Tim Keller says many people in the church fall into one of two categories; they are into justification but not justice or they love justice but have a low regard for justification.
In this video he makes the case that both positions are wrong.
The doctrine of justification by faith teaches that our sins were placed on Jesus and his righteousness was given to us when he died on the cross for the sins of mankind.
For those who prefer justification, Keller said “Justice is the sign that you have been justified by faith. It’s not the basis, you aren’t justified because you’re helping the poor, but a heart poured out in deeds of mercy and justice for the poor is a sign that you have been saved by grace.”
Keller said he regularly meets Christians who miss one of the major themes of the Bible found in the Old Testament, “If you aren’t intensely concerned for the quartet of the vulnerable…it’s a sign your heart is not right with God.”
Keller summed up the New Testament verses this way, “How do you know you’re really saved by faith? You care about the poor. When you see people without resources, your heart goes out to them. If it doesn’t, maybe you’re saved, but you’re lacking the evidence of salvation. Justification leads to justice. Justice is the sign of justification. It’s all through the Bible.”
He offered several reasons to back up his argument.
Justification and Justice Connections
First, the doctrine of justification by faith alone will eventually change your attitude toward justice.
If you believe God will accept you because you’re a good person, you are taking a low view of the law of God.
That’s because God is so holy and you fall so far short of his requirement, only the death of the son of God can save you.
Once you understand justification in that way, said Keller, you will realize that “justice matters to God.”

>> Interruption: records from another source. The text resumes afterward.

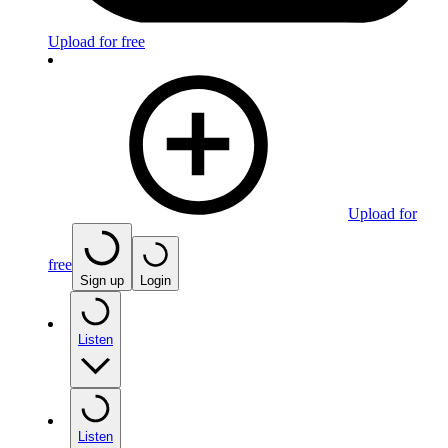
Upload for free
Upload for
free
Sign up
Login
Listen
Listen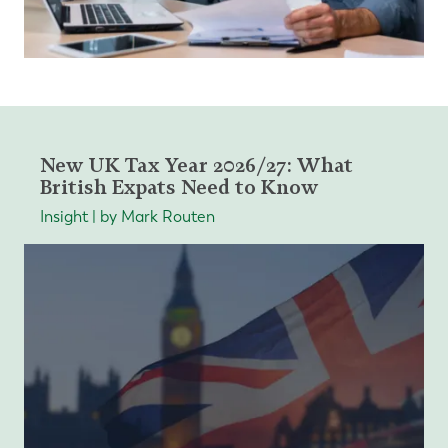
New UK Tax Year 2026/27: What
British Expats Need to Know
Insight | by Mark Routen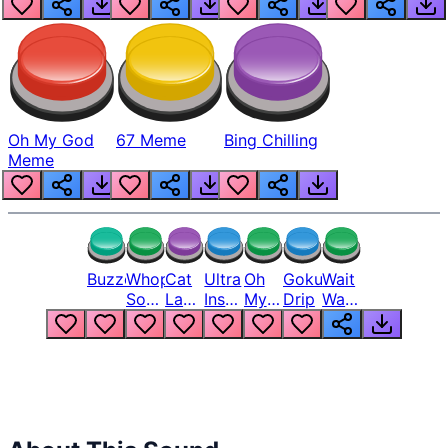
Oh My God
67 Meme
Bing Chilling
Meme
Buzzer
Whopper
Cat
Ultra
Oh
Goku
Wait
Song
Laugh
Instinct
My
Drip
Wait
But
Meme
6
God
Wait
Louder
1
Bro
What
Oh
The
Hell
Hell
Nah
From
Man
Lukas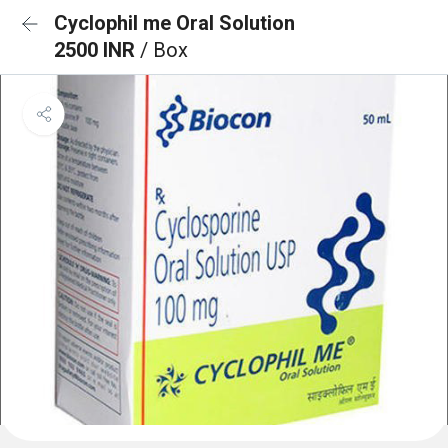
Cyclophil me Oral Solution
2500 INR
/ Box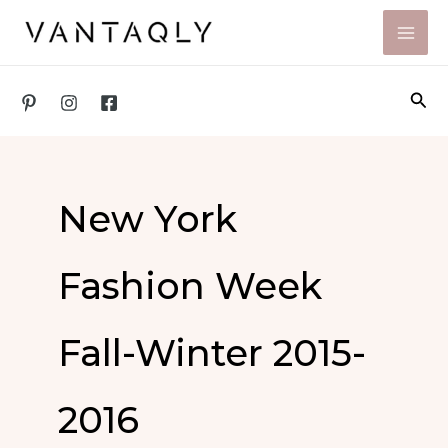
Skip
to
content
Sea
New York
Fashion Week
Fall-Winter 2015-
2016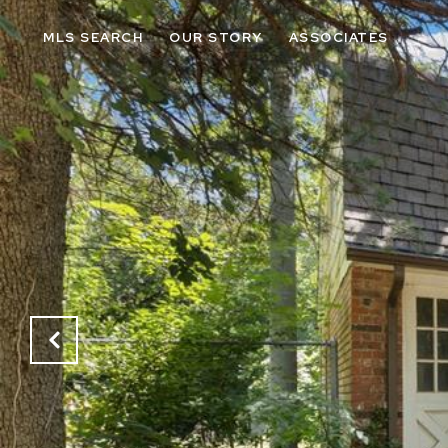
MLS SEARCH
OUR STORY
ASSOCIATES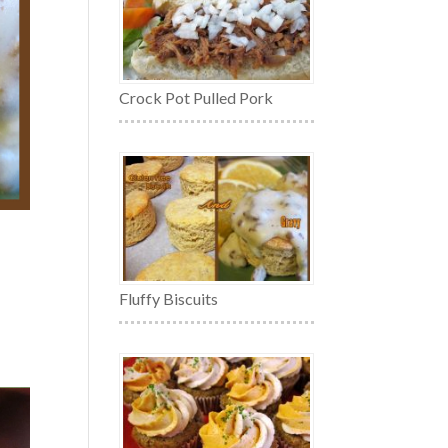
Crock Pot Pulled Pork
Fluffy Biscuits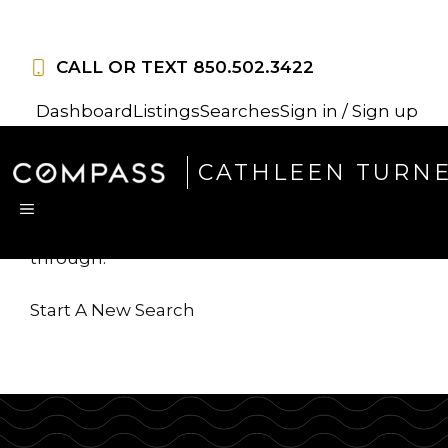
Skip
to
CALL OR TEXT
850.502.3422
content
Dashboard
Listings
Searches
Sign in / Sign up
Sorry, this listing is no
CATHLEEN TURN
longer available
MENU
...but we've got
more for you to search
through.
Start A New Search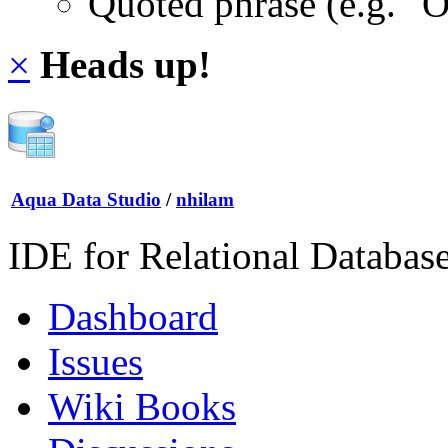
Quoted phrase (e.g. "
×
Heads up!
Aqua Data Studio
/
nhilam
IDE for Relational Databas
Dashboard
Issues
Wiki Books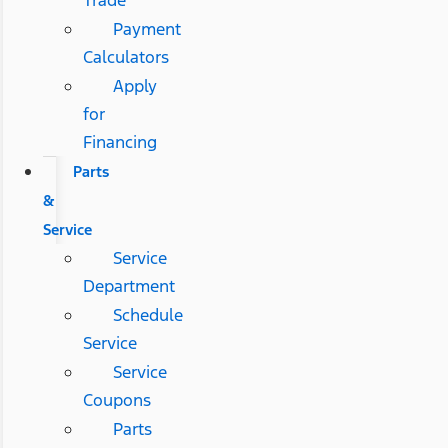
Payment
Calculators
Apply
for
Financing
Parts
&
Service
Service
Department
Schedule
Service
Service
Coupons
Parts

There’s also a balancing perspective on this point. Keller said once you understand the depth of sin from which we all suffer, you can’t be self righteous against perpetrators of unrighteousness, because you once rebelled against God.
And he observed, an awful lot of people who are the biggest advocates helping the poor are every bit as self-righteous as the pharisees were against those who don’t.

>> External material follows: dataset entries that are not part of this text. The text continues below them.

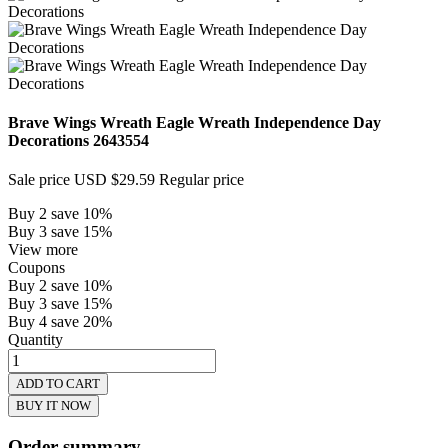
Brave Wings Wreath Eagle Wreath Independence Day
Decorations
2643554
Sale price
USD $29.59
Regular price
Buy 2 save 10%
Buy 3 save 15%
View more
Coupons
Buy 2 save 10%
Buy 3 save 15%
Buy 4 save 20%
Quantity
ADD TO CART
BUY IT NOW
Order summary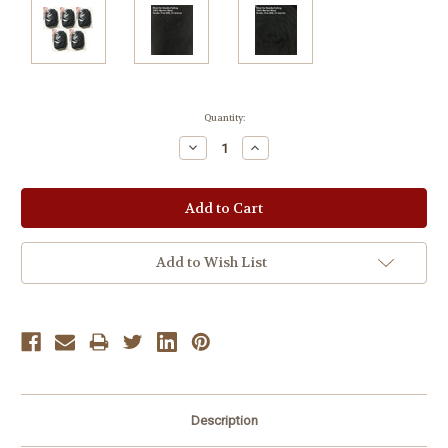
Current
Quantity:
Stock:
Decrease
Increase
Quantity:
Quantity:
Add to Wish List
Description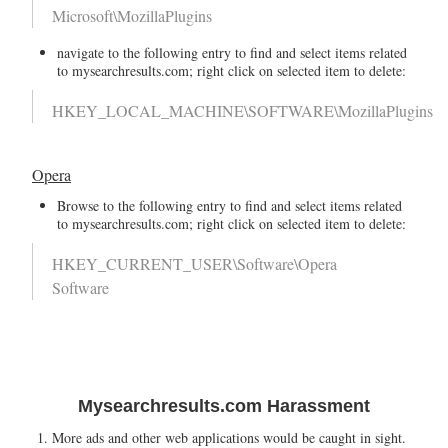
Microsoft\MozillaPlugins
navigate to the following entry to find and select items related
to mysearchresults.com; right click on selected item to delete:
HKEY_LOCAL_MACHINE\SOFTWARE\MozillaPlugins
Opera
Browse to the following entry to find and select items related
to mysearchresults.com; right click on selected item to delete:
HKEY_CURRENT_USER\Software\Opera
Software
Mysearchresults.com Harassment
More ads and other web applications would be caught in sight.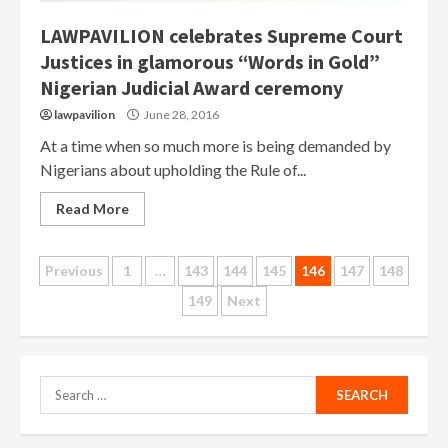
LAWPAVILION celebrates Supreme Court
Justices in glamorous “Words in Gold”
Nigerian Judicial Award ceremony
lawpavilion
June 28, 2016
At a time when so much more is being demanded by
Nigerians about upholding the Rule of...
Read More
Posts
Previous
1
…
143
144
145
146
147
148
149
Next
pagination
Search
for:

Justification and the Poor
Second, Keller said a proper understanding of justification and justice changes your attitude toward the poor.
Matthew 5:3 quotes Jesus saying, “Blessed are the poor in spirit, for theirs is the kingdom of heaven.”
Poor in spirit, Keller instructed, is our infinite sin debt. It could only be paid by Jesus’ death on the cross.
Those who are poor in spirit cannot say to someone poor in a material sense, “pull yourself up by your bootstraps.” Keller noted, “If Jesus had said that to you (in a spiritual sense), you’d be in hell.”
If one poor in spirit says, “I’ll only help those who are deserving”, Keller points out, “If Jesus had done that, only shed blood to deserving poor (in spirit), there isn’t anybody like that here.”
“When you are poor in spirit when you look at the economically poor you know you’re looking in a mirror,” Keller said.
For the group that prefers justice, Keller called them, “middle class in spirit,” suggesting they think God would accept them or their prayers because of their good deeds.
Third, a proper understanding of justification and justice changes the attitude of the poor.
Referencing James 1:9-10, Keller said the poor Christian ought to take pride in his high position and the rich Christian should take pride in his low position because he’ll pass away like a wildflower.
Keller said the passage can be confusing if you don’t read it from the perspective that all Christians are vile sinners and at the same time fully loved as adopted children of God.
The instruction from the passage to successful Christians is, it would be good to dwell on their sinful condition since they can easily be swayed by the world where they get nothing but acclaim.
And poor Christians should dwell on their high status knowing that while they are disdained by the world, they are children of the king. Where the the world says you are your bank account, the gospel says you aren’t defined by outside forces.
And finally, when the world sees the church doing justice then the world will get interested in justification. They’ll want to know what changed Christians. The answer will be justification.